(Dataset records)

------------

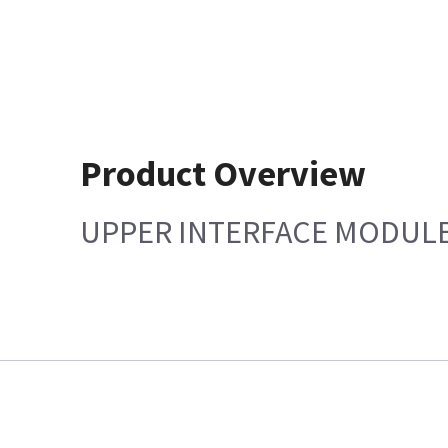
Product Overview
UPPER INTERFACE MODUL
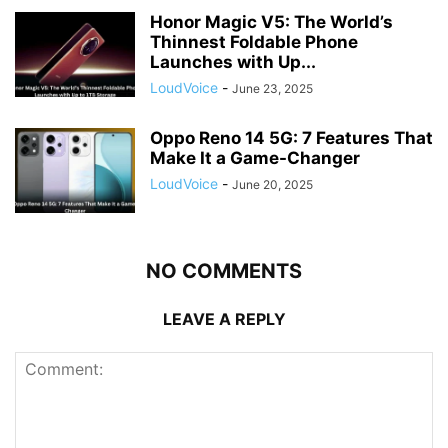
Honor Magic V5: The World’s
Thinnest Foldable Phone
Launches with Up...
LoudVoice
-
June 23, 2025
Oppo Reno 14 5G: 7 Features That
Make It a Game-Changer
LoudVoice
-
June 20, 2025
NO COMMENTS
LEAVE A REPLY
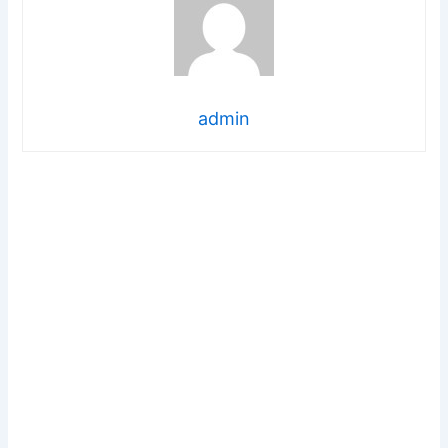
admin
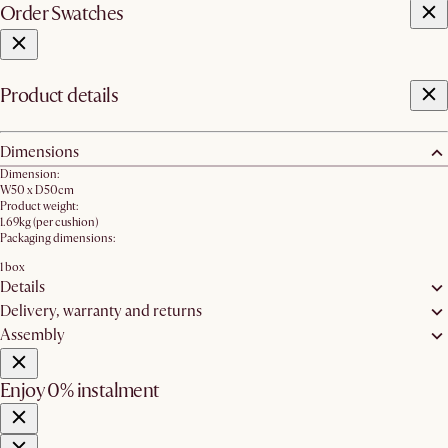
Order Swatches
Product details
Dimensions
Dimension:
W50 x D50cm
Product weight:
1.69kg (per cushion)
Packaging dimensions:
1 box
Details
Delivery, warranty and returns
Assembly
Enjoy 0% instalment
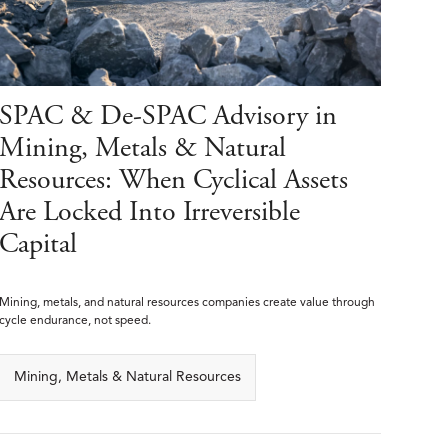
SPAC & De-SPAC Advisory in
Mining, Metals & Natural
Resources: When Cyclical Assets
Are Locked Into Irreversible
Capital
Mining, metals, and natural resources companies create value through
cycle endurance, not speed.
Mining, Metals & Natural Resources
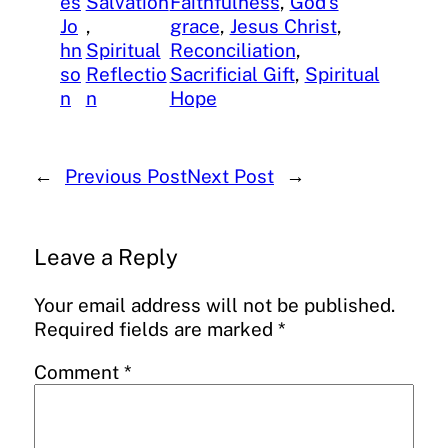
es
Salvation
Faithfulness
, 
God’s
Jo
, 
grace
, 
Jesus Christ
, 
hn
Spiritual
Reconciliation
, 
so
Reflectio
Sacrificial Gift
, 
Spiritual
n
n
Hope
←
Previous Post
Next Post
→
Leave a Reply
Your email address will not be published.
Required fields are marked
*
Comment
*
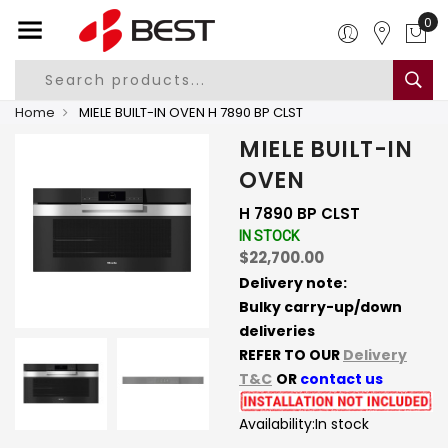
0
Home
MIELE BUILT-IN OVEN H 7890 BP CLST
MIELE BUILT-IN
OVEN
H 7890 BP CLST
IN STOCK
$22,700.00
Delivery note:
Bulky carry-up/down
deliveries
REFER TO OUR
Delivery
T&C
OR
contact us
Availability:
In stock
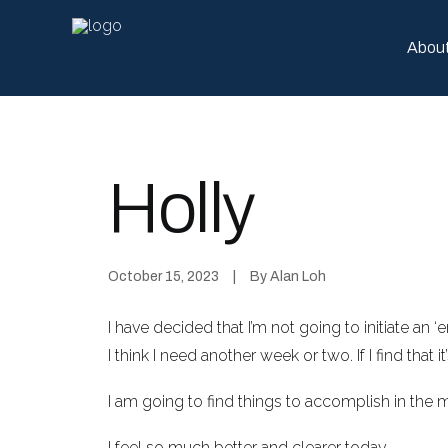
Abou
Holly
October 15, 2023
|
By
Alan Loh
I have decided that I’m not going to initiate an 
I think I need another week or two. If I find that i
I am going to find things to accomplish in the 
I feel so much better and clearer today,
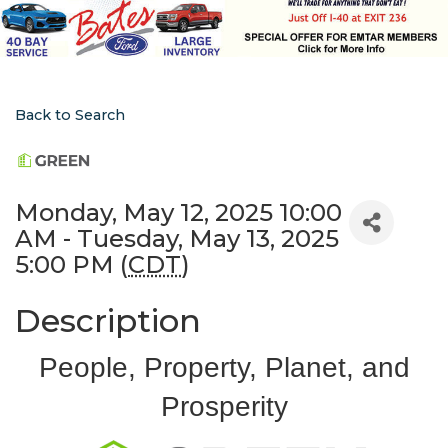
Back to Search
Monday, May 12, 2025 10:00
AM - Tuesday, May 13, 2025
5:00 PM (
CDT
)
Description
People, Property, Planet, and
Prosperity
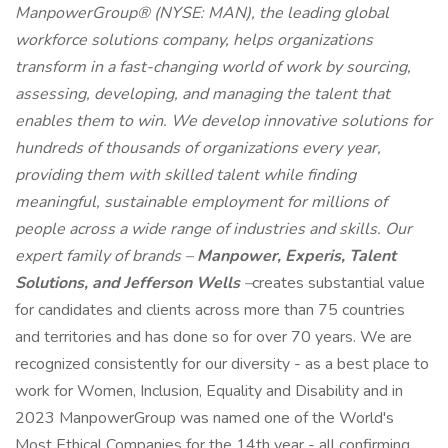
ManpowerGroup® (NYSE: MAN), the leading global
workforce solutions company, helps organizations
transform in a fast-changing world of work by sourcing,
assessing, developing, and managing the talent that
enables them to win. We develop innovative solutions for
hundreds of thousands of organizations every year,
providing them with skilled talent while finding
meaningful, sustainable employment for millions of
people across a wide range of industries and skills. Our
expert family of brands –
Manpower, Experis, Talent
Solutions, and Jefferson Wells
–
creates substantial value
for candidates and clients across more than 75 countries
and territories and has done so for over 70 years. We are
recognized consistently for our diversity - as a best place to
work for Women, Inclusion, Equality and Disability and in
2023 ManpowerGroup was named one of the World's
Most Ethical Companies for the 14th year - all confirming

------------

(Your task)
Each record above is to be written out exactly; the pictures are not.

(Response area)
Product Overview
UPPER INTERFACE MODUL
Honor Magic V5: The World’s
Thinnest Foldable Phone
Launches with Up...
LoudVoice
-
June 23, 2025
Oppo Reno 14 5G: 7 Features That
Make It a Game-Changer
LoudVoice
-
June 20, 2025
NO COMMENTS
LEAVE A REPLY
admin
Order Swatches
Product details
Dimensions
Dimension:
W50 x D50cm
Product weight:
1.69kg (per cushion)
Packaging dimensions:
1 box
Details
Delivery, warranty and returns
Assembly
Enjoy 0% instalment
SPAC & De-SPAC Advisory in
Mining, Metals & Natural
Resources: When Cyclical Assets
Are Locked Into Irreversible
Capital
Mining, metals, and natural resources companies create value through
cycle endurance, not speed.
Mining, Metals & Natural Resources
es
Salvation
Faithfulness
, 
God’s
Jo
, 
grace
, 
Jesus Christ
, 
hn
Spiritual
Reconciliation
, 
so
Reflectio
Sacrificial Gift
, 
Spiritual
n
n
Hope
←
Previous Post
Next Post
→
Leave a Reply
Your email address will not be published.
Required fields are marked
*
Comment
*
0
Home
MIELE BUILT-IN OVEN H 7890 BP CLST
MIELE BUILT-IN
OVEN
H 7890 BP CLST
IN STOCK
$22,700.00
Delivery note:
Bulky carry-up/down
deliveries
REFER TO OUR
Delivery
T&C
OR
contact us
Availability:
In stock
Abou
Holly
October 15, 2023
|
By
Alan Loh
I have decided that I’m not going to initiate an 
I think I need another week or two. If I find that i
I am going to find things to accomplish in the 
I feel so much better and clearer today,
Back to Search
Monday, May 12, 2025 10:00
AM - Tuesday, May 13, 2025
5:00 PM (
CDT
)
Description
People, Property, Planet, and
Prosperity
ManpowerGroup® (NYSE: MAN), the leading global
workforce solutions company, helps organizations
transform in a fast-changing world of work by sourcing,
assessing, developing, and managing the talent that
enables them to win. We develop innovative solutions for
hundreds of thousands of organizations every year,
providing them with skilled talent while finding
meaningful, sustainable employment for millions of
people across a wide range of industries and skills. Our
expert family of brands –
Manpower, Experis, Talent
Solutions, and Jefferson Wells
–
creates substantial value
for candidates and clients across more than 75 countries
and territories and has done so for over 70 years. We are
recognized consistently for our diversity - as a best place to
work for Women, Inclusion, Equality and Disability and in
2023 ManpowerGroup was named one of the World's
Most Ethical Companies for the 14th year - all confirming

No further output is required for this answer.